例えば、MP関節を例に上げて考えてみましょう。
どの関節も関節包で包まれていて、その関節の動きに伴って関節包がつっぱらないように、図のような余りがあります。
例えば、MP関節では伸展時に関節包下方の余りがなくなり、上方では近位側に余りが増えます。
しかし、この関節包の余りの部分に滑走障害を生じると、屈曲が困難になり、伸展拘縮を伴うようになります。
このように、よく生じやすい関節の拘縮のメカニズムがわかってくると、我々の技術が決まってきます。

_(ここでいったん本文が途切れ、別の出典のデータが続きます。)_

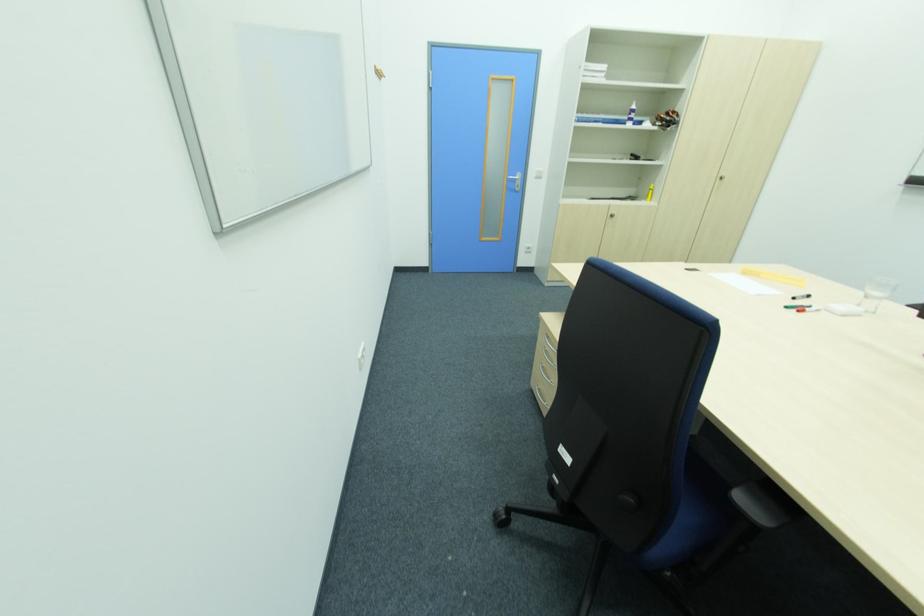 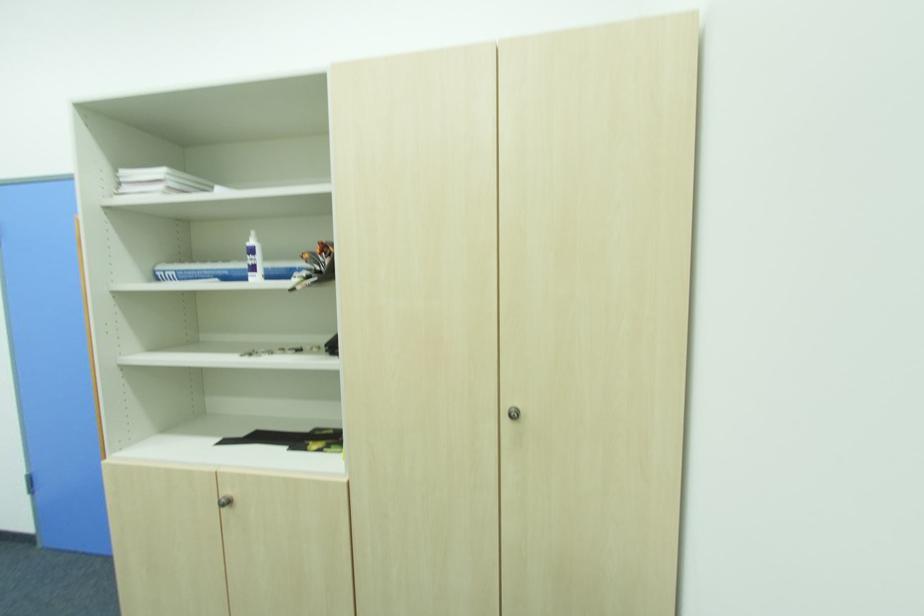 Where in the second image is the point corresponding to (606,67) from the first image?

(161, 172) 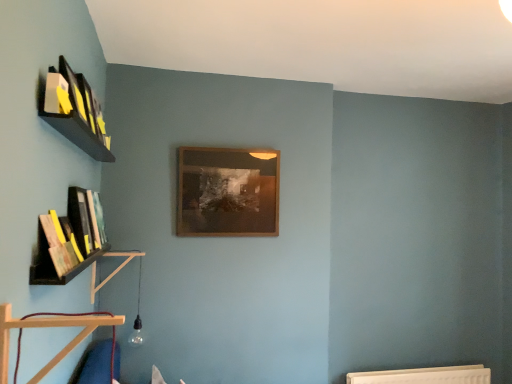 Question: From a real-world perspective, is matte yellow book at upper left, placed as the first book when sorted from top to bottom, physically above wooden at left, arranged as the first shelf when viewed from the left?

Choices:
 (A) yes
 (B) no

Answer: (A)

Question: From the image's perspective, is matte yellow book at upper left, which ranks as the first book in right-to-left order, over wooden at left, arranged as the second shelf when viewed from the front?

Choices:
 (A) no
 (B) yes

Answer: (B)

Question: Is matte yellow book at upper left, placed as the first book when sorted from top to bottom, positioned beyond the bounds of wooden at left, arranged as the first shelf when viewed from the left?

Choices:
 (A) no
 (B) yes

Answer: (B)

Question: Is matte yellow book at upper left, which ranks as the first book in right-to-left order, to the right of wooden at left, arranged as the first shelf when viewed from the left, from the viewer's perspective?

Choices:
 (A) no
 (B) yes

Answer: (B)

Question: Can you confirm if matte yellow book at upper left, which is the third book from back to front, is taller than wooden at left, arranged as the first shelf when viewed from the left?

Choices:
 (A) yes
 (B) no

Answer: (B)

Question: Is matte yellow book at upper left, which is the third book from back to front, positioned behind wooden at left, arranged as the second shelf when viewed from the front?

Choices:
 (A) yes
 (B) no

Answer: (B)

Question: Does wooden at left, arranged as the second shelf when viewed from the front, contain hardcover book at left, which ranks as the 2th book in front-to-back order?

Choices:
 (A) yes
 (B) no

Answer: (B)

Question: Does wooden at left, arranged as the second shelf when viewed from the front, have a lesser width compared to hardcover book at left, the 2th book ordered from the bottom?

Choices:
 (A) no
 (B) yes

Answer: (A)

Question: From a real-world perspective, is wooden at left, the first shelf in the back-to-front sequence, located higher than hardcover book at left, the second book from the top?

Choices:
 (A) yes
 (B) no

Answer: (B)

Question: Does wooden at left, arranged as the first shelf when viewed from the left, come in front of hardcover book at left, acting as the 2th book starting from the back?

Choices:
 (A) yes
 (B) no

Answer: (B)

Question: From the image's perspective, would you say wooden at left, the second shelf in the right-to-left sequence, is shown under hardcover book at left, the 2th book in the left-to-right sequence?

Choices:
 (A) yes
 (B) no

Answer: (A)

Question: Is wooden at left, arranged as the second shelf when viewed from the front, positioned beyond the bounds of hardcover book at left, the 2th book from the right?

Choices:
 (A) yes
 (B) no

Answer: (A)

Question: Is wooden at left, arranged as the first shelf when viewed from the left, further to camera compared to wooden at lower left, acting as the first shelf starting from the front?

Choices:
 (A) yes
 (B) no

Answer: (A) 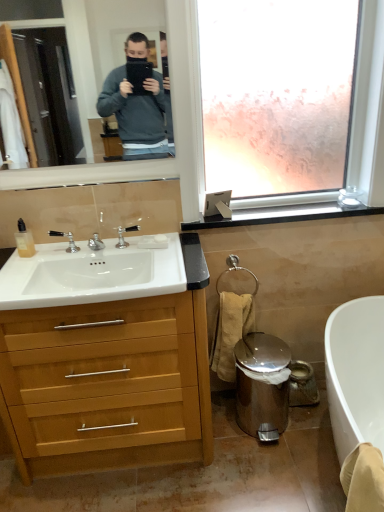 Locate an element on the screen. The height and width of the screenshot is (512, 384). vacant region to the right of polished stainless steel trash can at lower right is located at coordinates (311, 428). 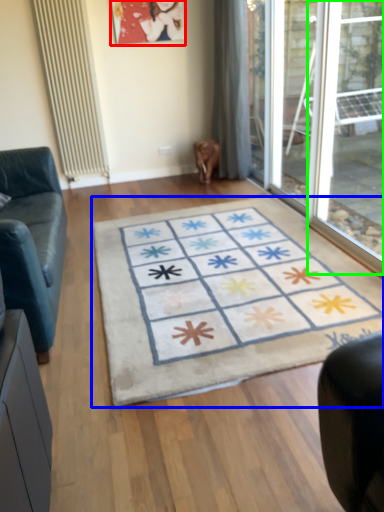 Question: Estimate the real-world distances between objects in this image. Which object is farther from picture frame (highlighted by a red box), doormat (highlighted by a blue box) or window (highlighted by a green box)?

Choices:
 (A) doormat
 (B) window

Answer: (A) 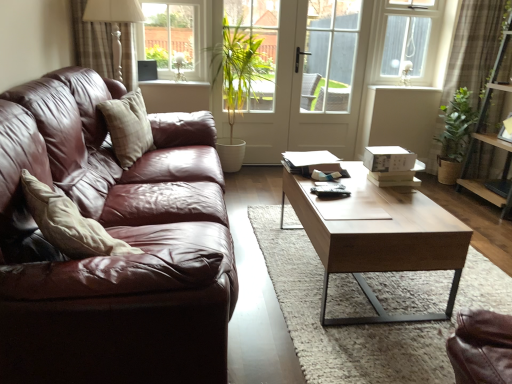 Question: From the image's perspective, is brown textured curtain at upper right, which is counted as the first curtain, starting from the right, above or below clear glass window at upper left, marked as the second window in a right-to-left arrangement?

Choices:
 (A) below
 (B) above

Answer: (A)

Question: Is brown textured curtain at upper right, arranged as the 2th curtain when viewed from the left, inside or outside of clear glass window at upper left, positioned as the first window in left-to-right order?

Choices:
 (A) inside
 (B) outside

Answer: (B)

Question: Considering the real-world distances, which object is farthest from the white glossy window sill at upper center, which is counted as the 1th window sill, starting from the left?

Choices:
 (A) brown textured curtain at upper right, which is counted as the first curtain, starting from the right
 (B) plaid fabric curtain at upper left, placed as the first curtain when sorted from left to right
 (C) leather couch at left
 (D) clear glass window at upper left, marked as the second window in a right-to-left arrangement
 (E) clear glass window at upper right, which is the 1th window from right to left

Answer: (A)

Question: Which object is the farthest from the white glossy window sill at upper center, the 1th window sill positioned from the front?

Choices:
 (A) brown textured curtain at upper right, which is counted as the first curtain, starting from the right
 (B) clear glass window at upper right, which is the second window from left to right
 (C) clear glass window at upper left, marked as the second window in a right-to-left arrangement
 (D) wooden coffee table at center
 (E) leather couch at left

Answer: (A) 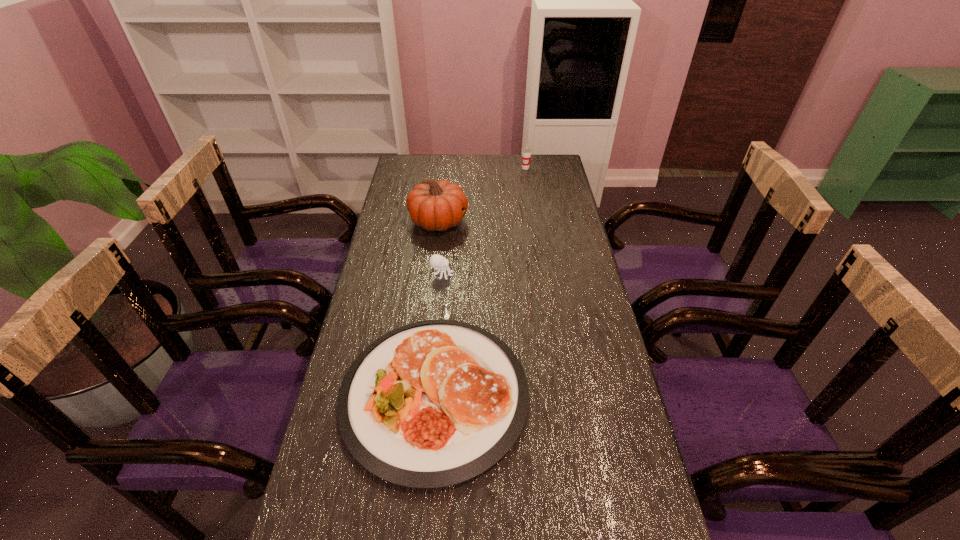 Locate an element on the screen. The width and height of the screenshot is (960, 540). empty location between the pumpkin and the cup is located at coordinates (482, 195).

Identify the location of free space between the cup and the second nearest object. The height and width of the screenshot is (540, 960). (484, 221).

Where is `empty location between the shortest object and the farthest object`? empty location between the shortest object and the farthest object is located at coordinates (480, 281).

In order to click on unoccupied position between the cup and the third tallest object in this screenshot , I will do `click(484, 221)`.

Where is `the third closest object relative to the second shortest object`? This screenshot has height=540, width=960. the third closest object relative to the second shortest object is located at coordinates (526, 151).

Where is `object that can be found as the closest to the farthest object`? object that can be found as the closest to the farthest object is located at coordinates (433, 205).

This screenshot has height=540, width=960. Find the location of `vacant point that satisfies the following two spatial constraints: 1. on the front-facing side of the third tallest object; 2. on the back side of the shortest object`. vacant point that satisfies the following two spatial constraints: 1. on the front-facing side of the third tallest object; 2. on the back side of the shortest object is located at coordinates (431, 395).

The width and height of the screenshot is (960, 540). Find the location of `vacant space that satisfies the following two spatial constraints: 1. on the front-facing side of the second shortest object; 2. on the left side of the dish`. vacant space that satisfies the following two spatial constraints: 1. on the front-facing side of the second shortest object; 2. on the left side of the dish is located at coordinates (431, 395).

Where is `vacant position in the image that satisfies the following two spatial constraints: 1. on the side of the cup with the logo; 2. on the front-facing side of the third farthest object`? This screenshot has width=960, height=540. vacant position in the image that satisfies the following two spatial constraints: 1. on the side of the cup with the logo; 2. on the front-facing side of the third farthest object is located at coordinates (541, 274).

Locate an element on the screen. This screenshot has width=960, height=540. blank area in the image that satisfies the following two spatial constraints: 1. on the back side of the dish; 2. on the front-facing side of the third farthest object is located at coordinates (444, 274). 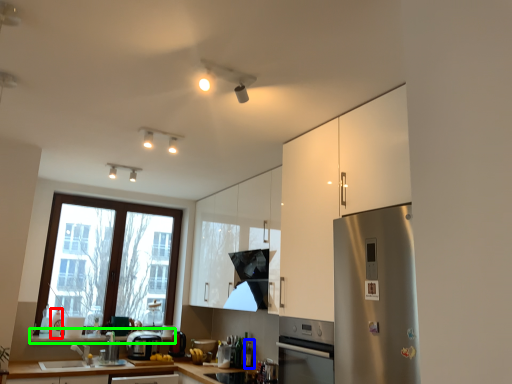 Question: Estimate the real-world distances between objects in this image. Which object is closer to bottle (highlighted by a red box), bottle (highlighted by a blue box) or window sill (highlighted by a green box)?

Choices:
 (A) bottle
 (B) window sill

Answer: (B) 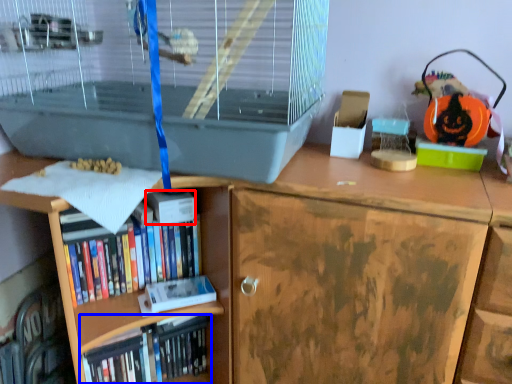 Question: Which object is further to the camera taking this photo, paperback book (highlighted by a red box) or book (highlighted by a blue box)?

Choices:
 (A) paperback book
 (B) book

Answer: (B) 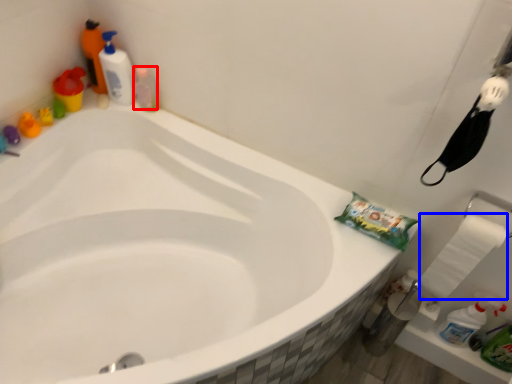 Question: Which of the following is the closest to the observer, cleaning product (highlighted by a red box) or toilet paper (highlighted by a blue box)?

Choices:
 (A) cleaning product
 (B) toilet paper

Answer: (B) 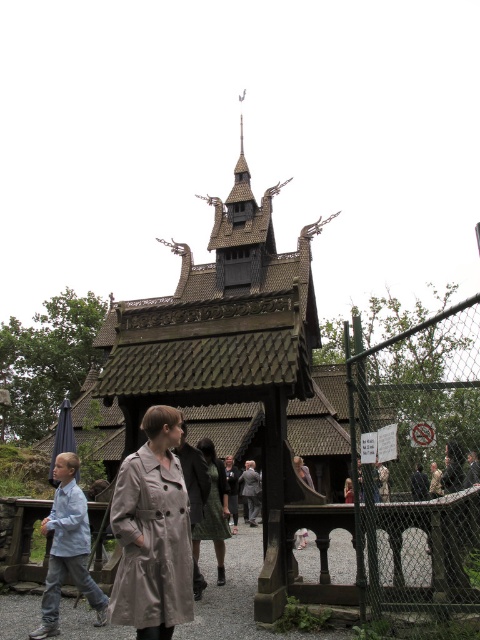 Question: Among these points, which one is nearest to the camera?

Choices:
 (A) (348, 493)
 (B) (172, 588)
 (C) (465, 365)

Answer: (B)

Question: Which of the following is the farthest from the observer?

Choices:
 (A) (427, 419)
 (B) (211, 468)
 (C) (348, 493)

Answer: (C)

Question: From the image, what is the correct spatial relationship of green chain-link fence at right in relation to matte brown coat at center?

Choices:
 (A) below
 (B) above

Answer: (B)

Question: Does light brown leather trench coat at center have a smaller size compared to matte black dress at center?

Choices:
 (A) yes
 (B) no

Answer: (B)

Question: Is light blue denim jeans at lower left behind matte black dress at center?

Choices:
 (A) no
 (B) yes

Answer: (A)

Question: Which point appears closest to the camera in this image?

Choices:
 (A) (374, 365)
 (B) (220, 534)

Answer: (A) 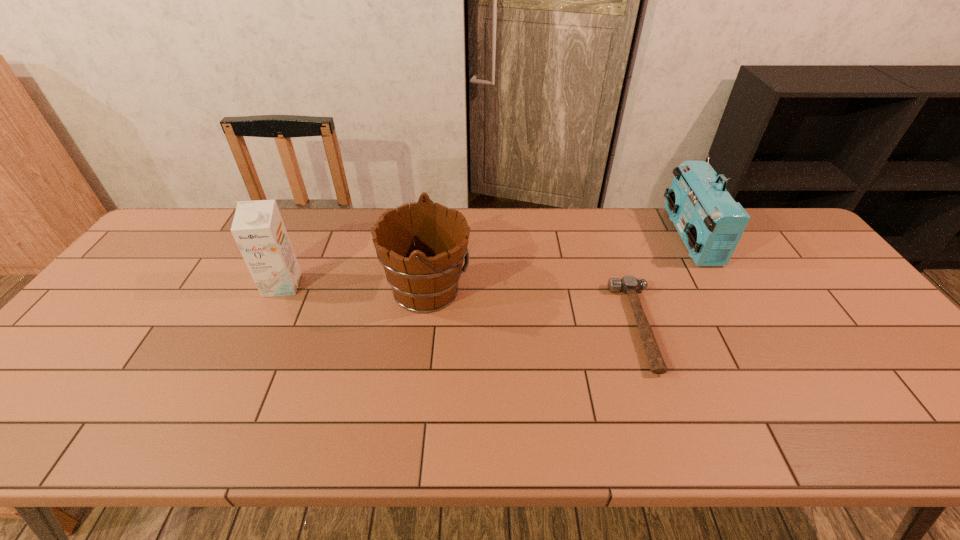 The width and height of the screenshot is (960, 540). I want to click on free space located on the striking face of the shortest object, so click(487, 326).

In order to click on blank space located 0.270m on the striking face of the shortest object in this screenshot , I will do `click(514, 326)`.

This screenshot has height=540, width=960. Find the location of `free region located 0.260m on the striking face of the shortest object`. free region located 0.260m on the striking face of the shortest object is located at coordinates (517, 326).

Locate an element on the screen. The height and width of the screenshot is (540, 960). object that is at the far edge is located at coordinates (710, 222).

Identify the location of vacant point at the far edge. (516, 210).

This screenshot has height=540, width=960. I want to click on free location at the near edge of the desktop, so click(x=363, y=439).

In the image, there is a desktop. At what (x,y) coordinates should I click in order to perform the action: click on vacant space at the left edge. Please return your answer as a coordinate pair (x, y). This screenshot has height=540, width=960. Looking at the image, I should click on (90, 338).

Find the location of a particular element. This screenshot has height=540, width=960. vacant space at the right edge of the desktop is located at coordinates (784, 272).

This screenshot has height=540, width=960. What are the coordinates of `vacant space at the far right corner of the desktop` in the screenshot? It's located at (756, 211).

What are the coordinates of `vacant region between the wine bucket and the carton` in the screenshot? It's located at (355, 288). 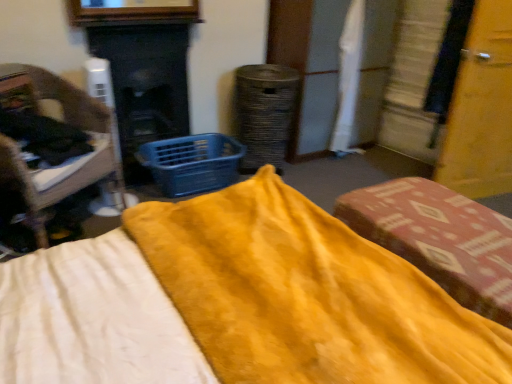 The height and width of the screenshot is (384, 512). Describe the element at coordinates (145, 84) in the screenshot. I see `smooth black fireplace at center-left` at that location.

What do you see at coordinates (237, 302) in the screenshot?
I see `yellow soft fabric bed at center` at bounding box center [237, 302].

This screenshot has height=384, width=512. In order to click on smooth black fireplace at center-left in this screenshot , I will do `click(145, 84)`.

Would you say velvet yellow cushion at center, marked as the first furniture in a right-to-left arrangement, is inside or outside wooden chair at left, placed as the 1th furniture when sorted from left to right?

velvet yellow cushion at center, marked as the first furniture in a right-to-left arrangement, exists outside the volume of wooden chair at left, placed as the 1th furniture when sorted from left to right.

Based on their sizes in the image, would you say velvet yellow cushion at center, which is the 2th furniture from left to right, is bigger or smaller than wooden chair at left, placed as the 1th furniture when sorted from left to right?

Considering their sizes, velvet yellow cushion at center, which is the 2th furniture from left to right, takes up less space than wooden chair at left, placed as the 1th furniture when sorted from left to right.

Is velvet yellow cushion at center, which is the 2th furniture from left to right, not close to wooden chair at left, the second furniture viewed from the right?

velvet yellow cushion at center, which is the 2th furniture from left to right, is positioned a significant distance from wooden chair at left, the second furniture viewed from the right.

Looking at their sizes, would you say velvet yellow cushion at center, marked as the first furniture in a right-to-left arrangement, is wider or thinner than wooden chair at left, placed as the 1th furniture when sorted from left to right?

velvet yellow cushion at center, marked as the first furniture in a right-to-left arrangement, is thinner than wooden chair at left, placed as the 1th furniture when sorted from left to right.

Is blue plastic basket at center to the left of wooden chair at left, placed as the 1th furniture when sorted from left to right, from the viewer's perspective?

No.

Which is closer, (160, 144) or (116, 163)?

Clearly, point (160, 144) is more distant from the camera than point (116, 163).

Is blue plastic basket at center facing away from wooden chair at left, placed as the 1th furniture when sorted from left to right?

No, wooden chair at left, placed as the 1th furniture when sorted from left to right, is not at the back of blue plastic basket at center.

Considering the sizes of yellow soft fabric bed at center and blue plastic basket at center in the image, is yellow soft fabric bed at center taller or shorter than blue plastic basket at center?

In the image, yellow soft fabric bed at center appears to be shorter than blue plastic basket at center.

Which is in front, yellow soft fabric bed at center or blue plastic basket at center?

yellow soft fabric bed at center is closer to the camera.

At what (x,y) coordinates should I click in order to perform the action: click on bed below the blue plastic basket at center (from the image's perspective). Please return your answer as a coordinate pair (x, y). Looking at the image, I should click on (237, 302).

From the image's perspective, which object appears higher, yellow soft fabric bed at center or blue plastic basket at center?

blue plastic basket at center appears higher in the image.

Which is closer to the camera, (164, 59) or (35, 361)?

Point (164, 59) is positioned farther from the camera compared to point (35, 361).

Is smooth black fireplace at center-left taller or shorter than yellow soft fabric bed at center?

Considering their sizes, smooth black fireplace at center-left has more height than yellow soft fabric bed at center.

Does smooth black fireplace at center-left lie in front of yellow soft fabric bed at center?

No, the depth of smooth black fireplace at center-left is greater than that of yellow soft fabric bed at center.

How many degrees apart are the facing directions of smooth black fireplace at center-left and yellow soft fabric bed at center?

There is a 88.5-degree angle between the facing directions of smooth black fireplace at center-left and yellow soft fabric bed at center.

Who is taller, wooden chair at left, the second furniture viewed from the right, or blue plastic basket at center?

Standing taller between the two is wooden chair at left, the second furniture viewed from the right.

Which is closer to the camera, (x=26, y=78) or (x=215, y=158)?

Positioned in front is point (x=26, y=78).

Is the surface of wooden chair at left, placed as the 1th furniture when sorted from left to right, in direct contact with blue plastic basket at center?

They are not placed beside each other.

Which of these two, wooden chair at left, the second furniture viewed from the right, or blue plastic basket at center, is smaller?

Smaller between the two is blue plastic basket at center.

How many degrees apart are the facing directions of wooden chair at left, the second furniture viewed from the right, and smooth black fireplace at center-left?

28.2 degrees.

Can you confirm if wooden chair at left, the second furniture viewed from the right, is smaller than smooth black fireplace at center-left?

Incorrect, wooden chair at left, the second furniture viewed from the right, is not smaller in size than smooth black fireplace at center-left.

From the image's perspective, would you say wooden chair at left, the second furniture viewed from the right, is shown under smooth black fireplace at center-left?

Yes, from the image's perspective, wooden chair at left, the second furniture viewed from the right, is beneath smooth black fireplace at center-left.

In terms of size, does yellow soft fabric bed at center appear bigger or smaller than wooden chair at left, placed as the 1th furniture when sorted from left to right?

Clearly, yellow soft fabric bed at center is smaller in size than wooden chair at left, placed as the 1th furniture when sorted from left to right.

Between point (224, 233) and point (114, 185), which one is positioned in front?

Point (224, 233)

Are yellow soft fabric bed at center and wooden chair at left, placed as the 1th furniture when sorted from left to right, making contact?

There is a gap between yellow soft fabric bed at center and wooden chair at left, placed as the 1th furniture when sorted from left to right.

Is yellow soft fabric bed at center facing away from wooden chair at left, the second furniture viewed from the right?

That's not correct — yellow soft fabric bed at center is not looking away from wooden chair at left, the second furniture viewed from the right.

I want to click on furniture behind the velvet yellow cushion at center, marked as the first furniture in a right-to-left arrangement, so click(x=68, y=164).

The width and height of the screenshot is (512, 384). Find the location of `basket on the right of wooden chair at left, the second furniture viewed from the right`. basket on the right of wooden chair at left, the second furniture viewed from the right is located at coordinates (192, 163).

When comparing their distances from wooden chair at left, the second furniture viewed from the right, does velvet yellow cushion at center, marked as the first furniture in a right-to-left arrangement, or yellow soft fabric bed at center seem closer?

yellow soft fabric bed at center is positioned closer to the anchor wooden chair at left, the second furniture viewed from the right.

Looking at the image, which one is located closer to yellow soft fabric bed at center, smooth black fireplace at center-left or blue plastic basket at center?

blue plastic basket at center.

Which object lies further to the anchor point smooth black fireplace at center-left, wooden chair at left, placed as the 1th furniture when sorted from left to right, or velvet yellow cushion at center, marked as the first furniture in a right-to-left arrangement?

Among the two, velvet yellow cushion at center, marked as the first furniture in a right-to-left arrangement, is located further to smooth black fireplace at center-left.

When comparing their distances from smooth black fireplace at center-left, does velvet yellow cushion at center, marked as the first furniture in a right-to-left arrangement, or blue plastic basket at center seem further?

velvet yellow cushion at center, marked as the first furniture in a right-to-left arrangement, is further to smooth black fireplace at center-left.

Estimate the real-world distances between objects in this image. Which object is further from velvet yellow cushion at center, marked as the first furniture in a right-to-left arrangement, blue plastic basket at center or wooden chair at left, the second furniture viewed from the right?

wooden chair at left, the second furniture viewed from the right, is further to velvet yellow cushion at center, marked as the first furniture in a right-to-left arrangement.

Based on their spatial positions, is yellow soft fabric bed at center or smooth black fireplace at center-left further from wooden chair at left, placed as the 1th furniture when sorted from left to right?

yellow soft fabric bed at center is further to wooden chair at left, placed as the 1th furniture when sorted from left to right.

Estimate the real-world distances between objects in this image. Which object is closer to smooth black fireplace at center-left, yellow soft fabric bed at center or blue plastic basket at center?

Among the two, blue plastic basket at center is located nearer to smooth black fireplace at center-left.

Based on their spatial positions, is blue plastic basket at center or yellow soft fabric bed at center further from velvet yellow cushion at center, which is the 2th furniture from left to right?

こうした知識の蓄積が、素晴らしいセラピストたちの技術の裏付けとなっています。
複雑に感じることも、
一つ一つ紐解いて単純化することで、我々がやるべきことが見えてきます。
皆さんもぜひ足部の拘縮にも着目してみてください。
推薦セミナー
LIVEセミナー/ZOOM【中宿伸哉先生】足部障害における理学療法の実際
◆講 師:中宿伸哉先生
◆開催日:2024年10月12日(土) 18:00~19:30
概要
足部障害を考える上で切り離せないのが、アーチの構造です。内側縦アーチ、外側縦アーチ、横アーチの3軸で構成されるアーチは、歩行時の推進力に影響するだけでなく、床面からの衝撃を適度に吸収することで、下肢の関節への応力集中を防止します。
アーチの構成は、各足根骨によって形成されます。そのため、各々の骨がどのように動くのかを理解することが必要です。筋や靭帯の緊張によって能動的に動く骨もあれば、隣接の骨から受動的に動く骨もあります。隣接した骨がお互いにバランスよく連動して動くことが求められますが、これらが破綻した時に、どの部分が補うのかで障害の程度が異なります。筋機能によって補うのであれば、筋由来の疼痛が出現する可能性があり、靭帯や関節にストレスが加われば、これらが疼痛の原因になりえます。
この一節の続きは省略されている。